The restriction site is interesting because to my knowledge, mammals don't produce the protein that would normally digest it (which implies that it's probably rare among infectious eukaryotic viruses), but again, I could be wrong there and am happy to be corrected. Typically, a restriction enzyme will, under the right conditions, cut the DNA (or RNA) at the restriction site. One of the interesting things here is that if I was introducing a restriction site to track GoF research, adding it directly in the thing I added greatly simplifies my life. If that restriction site goes away, I know I lost my insert. It's also nicer to use a restriction site because I can do the digest in 30 minutes on a benchtop, run an agarose gel in an hour, and know if I still have it after passaging the virus, vs say, sequencing, which is usually more expensive and takes longer. Especially if it's BSL2+ because now I need to put it over a BSL2+ sequencer.

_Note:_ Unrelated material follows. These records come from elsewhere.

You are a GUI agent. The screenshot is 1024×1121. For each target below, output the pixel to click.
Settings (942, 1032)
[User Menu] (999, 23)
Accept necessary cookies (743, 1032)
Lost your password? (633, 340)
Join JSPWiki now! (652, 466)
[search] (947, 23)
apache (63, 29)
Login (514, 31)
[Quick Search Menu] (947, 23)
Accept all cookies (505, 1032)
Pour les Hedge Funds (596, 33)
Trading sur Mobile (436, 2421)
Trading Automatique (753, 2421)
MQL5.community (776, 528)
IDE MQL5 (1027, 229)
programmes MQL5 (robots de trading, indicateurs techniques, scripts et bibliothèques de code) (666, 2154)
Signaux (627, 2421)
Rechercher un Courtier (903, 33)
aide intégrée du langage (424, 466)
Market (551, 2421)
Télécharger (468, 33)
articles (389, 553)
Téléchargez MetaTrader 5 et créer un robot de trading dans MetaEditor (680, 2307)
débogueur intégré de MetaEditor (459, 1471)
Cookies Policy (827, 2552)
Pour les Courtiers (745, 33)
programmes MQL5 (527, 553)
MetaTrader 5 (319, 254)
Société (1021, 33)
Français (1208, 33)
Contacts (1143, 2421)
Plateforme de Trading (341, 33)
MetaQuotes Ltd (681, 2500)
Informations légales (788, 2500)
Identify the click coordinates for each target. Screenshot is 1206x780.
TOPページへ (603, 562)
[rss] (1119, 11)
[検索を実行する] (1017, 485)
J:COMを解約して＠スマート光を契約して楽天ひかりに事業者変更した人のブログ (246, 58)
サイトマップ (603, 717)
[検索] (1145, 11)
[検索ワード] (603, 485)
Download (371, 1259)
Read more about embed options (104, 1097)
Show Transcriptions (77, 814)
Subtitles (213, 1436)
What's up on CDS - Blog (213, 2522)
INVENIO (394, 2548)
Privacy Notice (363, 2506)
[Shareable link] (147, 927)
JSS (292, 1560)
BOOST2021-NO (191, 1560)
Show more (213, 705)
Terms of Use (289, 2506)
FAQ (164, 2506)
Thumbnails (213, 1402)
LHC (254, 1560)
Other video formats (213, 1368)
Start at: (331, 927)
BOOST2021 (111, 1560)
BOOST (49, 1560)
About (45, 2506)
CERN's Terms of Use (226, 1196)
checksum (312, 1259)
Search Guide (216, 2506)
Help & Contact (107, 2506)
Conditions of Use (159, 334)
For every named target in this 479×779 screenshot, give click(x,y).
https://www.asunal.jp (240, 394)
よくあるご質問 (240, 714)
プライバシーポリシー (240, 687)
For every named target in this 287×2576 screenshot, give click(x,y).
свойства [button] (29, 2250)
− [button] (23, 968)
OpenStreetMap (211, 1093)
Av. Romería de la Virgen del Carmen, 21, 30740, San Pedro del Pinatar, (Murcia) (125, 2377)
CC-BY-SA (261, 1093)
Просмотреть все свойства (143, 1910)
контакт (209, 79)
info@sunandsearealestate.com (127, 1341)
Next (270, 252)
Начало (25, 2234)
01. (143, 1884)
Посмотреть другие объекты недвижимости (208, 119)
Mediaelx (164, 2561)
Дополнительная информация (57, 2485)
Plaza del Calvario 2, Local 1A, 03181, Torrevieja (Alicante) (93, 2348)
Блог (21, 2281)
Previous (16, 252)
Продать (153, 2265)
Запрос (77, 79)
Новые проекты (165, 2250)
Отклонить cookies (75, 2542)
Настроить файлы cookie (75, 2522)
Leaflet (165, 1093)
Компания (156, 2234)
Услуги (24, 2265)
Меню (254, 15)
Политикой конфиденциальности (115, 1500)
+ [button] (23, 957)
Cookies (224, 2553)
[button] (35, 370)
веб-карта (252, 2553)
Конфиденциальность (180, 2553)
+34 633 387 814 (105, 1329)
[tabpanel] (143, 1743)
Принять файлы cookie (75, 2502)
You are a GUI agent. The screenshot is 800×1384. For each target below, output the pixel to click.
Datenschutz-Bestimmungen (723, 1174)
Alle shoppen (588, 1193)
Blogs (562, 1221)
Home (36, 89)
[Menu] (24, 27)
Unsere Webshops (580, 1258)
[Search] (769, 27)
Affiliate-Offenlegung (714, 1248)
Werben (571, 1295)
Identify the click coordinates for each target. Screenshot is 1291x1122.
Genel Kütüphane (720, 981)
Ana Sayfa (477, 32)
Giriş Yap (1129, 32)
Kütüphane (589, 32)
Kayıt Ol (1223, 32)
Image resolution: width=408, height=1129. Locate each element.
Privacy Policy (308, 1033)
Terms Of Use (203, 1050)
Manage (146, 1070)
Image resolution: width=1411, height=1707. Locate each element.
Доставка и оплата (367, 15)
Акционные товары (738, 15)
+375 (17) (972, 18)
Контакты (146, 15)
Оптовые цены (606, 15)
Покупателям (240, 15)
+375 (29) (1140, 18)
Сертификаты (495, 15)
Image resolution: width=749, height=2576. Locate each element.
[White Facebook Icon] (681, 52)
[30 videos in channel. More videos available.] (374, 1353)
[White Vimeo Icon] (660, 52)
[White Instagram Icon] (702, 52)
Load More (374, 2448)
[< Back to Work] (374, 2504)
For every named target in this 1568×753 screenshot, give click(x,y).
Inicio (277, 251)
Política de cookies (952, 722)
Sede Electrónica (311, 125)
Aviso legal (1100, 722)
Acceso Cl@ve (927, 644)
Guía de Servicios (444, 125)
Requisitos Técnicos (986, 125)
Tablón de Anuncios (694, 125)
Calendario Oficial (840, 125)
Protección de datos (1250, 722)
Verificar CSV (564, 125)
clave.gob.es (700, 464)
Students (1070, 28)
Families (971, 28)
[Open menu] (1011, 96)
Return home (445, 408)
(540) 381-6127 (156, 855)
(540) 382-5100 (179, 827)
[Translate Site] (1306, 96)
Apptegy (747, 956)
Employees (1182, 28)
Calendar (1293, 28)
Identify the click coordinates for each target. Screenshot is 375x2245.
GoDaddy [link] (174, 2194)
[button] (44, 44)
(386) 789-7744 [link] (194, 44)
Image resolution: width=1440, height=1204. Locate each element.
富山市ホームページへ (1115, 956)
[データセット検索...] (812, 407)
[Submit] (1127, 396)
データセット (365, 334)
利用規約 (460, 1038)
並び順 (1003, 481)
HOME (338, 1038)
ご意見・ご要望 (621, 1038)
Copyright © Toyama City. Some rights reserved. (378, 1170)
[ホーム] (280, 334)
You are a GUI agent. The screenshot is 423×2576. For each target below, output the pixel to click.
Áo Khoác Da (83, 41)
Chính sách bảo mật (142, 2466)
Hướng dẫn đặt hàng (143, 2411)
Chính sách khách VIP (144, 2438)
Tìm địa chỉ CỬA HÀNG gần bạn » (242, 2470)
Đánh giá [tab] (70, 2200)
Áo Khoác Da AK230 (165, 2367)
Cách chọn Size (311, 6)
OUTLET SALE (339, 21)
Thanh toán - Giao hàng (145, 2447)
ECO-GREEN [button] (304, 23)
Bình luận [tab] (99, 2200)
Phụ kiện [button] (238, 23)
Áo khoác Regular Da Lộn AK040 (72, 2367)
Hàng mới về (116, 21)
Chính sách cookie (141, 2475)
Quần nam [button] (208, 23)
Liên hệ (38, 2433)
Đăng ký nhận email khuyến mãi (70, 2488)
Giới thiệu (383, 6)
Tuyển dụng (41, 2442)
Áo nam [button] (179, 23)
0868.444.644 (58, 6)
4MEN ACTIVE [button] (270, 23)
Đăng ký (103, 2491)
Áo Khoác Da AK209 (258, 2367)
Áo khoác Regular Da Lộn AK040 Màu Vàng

It's a hypothesis. We'll never know. There's no conclusive evidence either way, and it's absolutely something we should all be talking about, and the scientists among us should be trying to properly falsify it to the best of our ability.
https://twitter.com/Rossana38510044/status/13806444823669841...
> the scientists among us should be trying to properly falsify it to the best of our ability.
This is precisely why I am bothered this has been placed into "conspiracy theory" land, due to a lot of political reasons and a whole lot of online pressure with those "hand-wavy" arguments. The same type of arguments you originally did not accept. I get them constantly when I post facts, and the are meant specifically to try to steer the discussion away from anything I was pointing out, to get that last word in.
Did SARS-CoV-2, with its affinity for human ACE2, leak from a lab in Wuhan that was doing known gain of function experiments dealing with CoV and human ACE2?
Or did it somehow show up in a market right next to the lab, with "hand-wavy" explanations as to how that happened?
The science seems to strongly point to one of those. Since access to the lab has been completely shut down, and historical information on the web has been systematically being removed, finding a smoking gun is difficult. But I feel an extremely strong case can be made with circumstantial evidence.